Volume 6 Supplement 3
NanoSNP: A computational platform for high throughput Quantum Dot encoded microsphere SNP genotyping
© Author(s); licensee BioMed Central Ltd. 2005
Published: 21 September 2005
We report the development of a novel computational system, NanoSNP. The system is based around semiconductor nanocrystals or quantum dots (QDs), QDs herald the arrival of bio-nanotechnology and due to inherent advantages are currently replacing organic dyes as the probe of choice in fluorescent measurement for biology. QD encoded microspheres consist of various sizes of QD at various intensities polymerized within a latex or polystyrene bead to yield a unique spectral signature.
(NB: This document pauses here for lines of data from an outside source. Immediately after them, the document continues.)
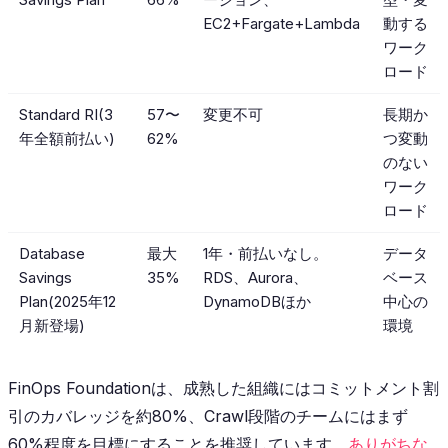
EC2+Fargate+Lambda
動する
ワーク
ロード
Standard RI(3
57〜
変更不可
長期か
年全額前払い)
62%
つ変動
のない
ワーク
ロード
Database
最大
1年・前払いなし。
データ
Savings
35%
RDS、Aurora、
ベース
Plan(2025年12
DynamoDBほか
中心の
月新登場)
環境
FinOps Foundationは、成熟した組織にはコミットメント割
引のカバレッジを約80%、Crawl段階のチームにはまず
60%程度を目標にすることを推奨しています。
ありがちな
To facilitate high-throughput SNP genotyping using QD encoded microspheres we have integrated bioinformatics and spectral analysis to create a user friendly system. Features of the system include SNP selection, QD microsphere design, oligonucleotide conjugate sequence output and QD microsphere identification.
For experimental design the system is integrated with HGVbase allowing the user to select the SNPs of interest for a population. A panel of QD encoded microspheres is designed by the system, each microsphere assigned to a SNP allele. Once the QD encoded microspheres have been prepared in the laboratory. An allele specific oligonucleotide is prepared and conjugated to its respective QD encoded microsphere.
During the experimental stage of the procedure described by Mahoney et al 2003, DNA is extracted from the sample, purified and subjected to multiplex PCR around each SNP location. The QD encoded microspheres are added to the amplified PCR products, the oligo conjugates on the surface of the QD microsphere hybridise to complementary PCR product only when there is a prefect match. Hybridisation is detected via a biotinstreptavidin system and QD encoded microsphere spectra are resolved using a flow cytometer. NanoSNP identifies hybridised spectra from a database of theoretical spectra thus identifying the allele present creating a SNP profile for each sample. We believe that this system and integration with bioinformatics recourses represents the future of real time, automated and user friendly genetic determination due to advantages such throughput, accuracy, automation and simplified instrumentation.